** Exercise instructions **
Look over the entries that follow and work out how many lines contain "banda". State the number only.
[[ Records for the exercise, beginning ]]
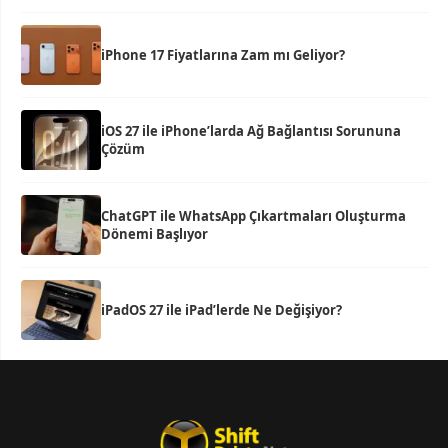
iPhone 17 Fiyatlarına Zam mı Geliyor?
iOS 27 ile iPhone’larda Ağ Bağlantısı Sorununa
Çözüm
ChatGPT ile WhatsApp Çıkartmaları Oluşturma
Dönemi Başlıyor
iPadOS 27 ile iPad’lerde Ne Değişiyor?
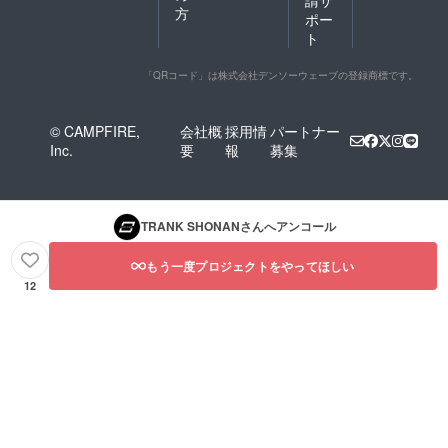
方
ポー
ト
「QRコード」は株式会社デンソーウェーブの登録商標です。
© CAMPFIRE,
会社概
採用情
パートナー
Inc.
要
報
募集
TRANK SHONAN
さんへアンコール
もう一度プロジェクトをやってほしい
12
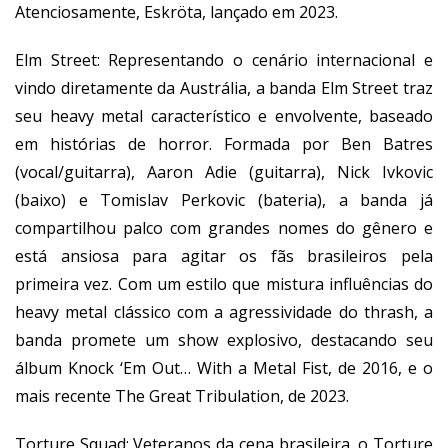
Atenciosamente, Eskröta, lançado em 2023.
Elm Street: Representando o cenário internacional e
vindo diretamente da Austrália, a banda Elm Street traz
seu heavy metal característico e envolvente, baseado
em histórias de horror. Formada por Ben Batres
(vocal/guitarra), Aaron Adie (guitarra), Nick Ivkovic
(baixo) e Tomislav Perkovic (bateria), a banda já
compartilhou palco com grandes nomes do gênero e
está ansiosa para agitar os fãs brasileiros pela
primeira vez. Com um estilo que mistura influências do
heavy metal clássico com a agressividade do thrash, a
banda promete um show explosivo, destacando seu
álbum Knock ‘Em Out… With a Metal Fist, de 2016, e o
mais recente The Great Tribulation, de 2023.
Torture Squad: Veteranos da cena brasileira, o Torture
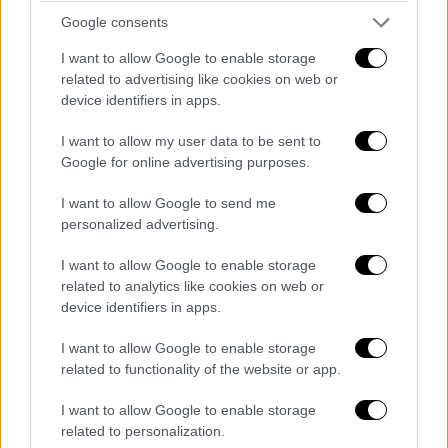
διαμελισμένος
Google consents
I want to allow Google to enable storage
related to advertising like cookies on web or
device identifiers in apps.
I want to allow my user data to be sent to
Google for online advertising purposes.
I want to allow Google to send me
personalized advertising.
I want to allow Google to enable storage
related to analytics like cookies on web or
device identifiers in apps.
I want to allow Google to enable storage
related to functionality of the website or app.
Ελλάδα
|
08.11.2024 18:49
Αμπελόκηποι: Αυτά είναι τα 3 άτομα που
I want to allow Google to enable storage
related to personalization.
συνελήφθησαν μετά την έκρηξη στο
[[ Records for the exercise, end ]]
** Output below **
3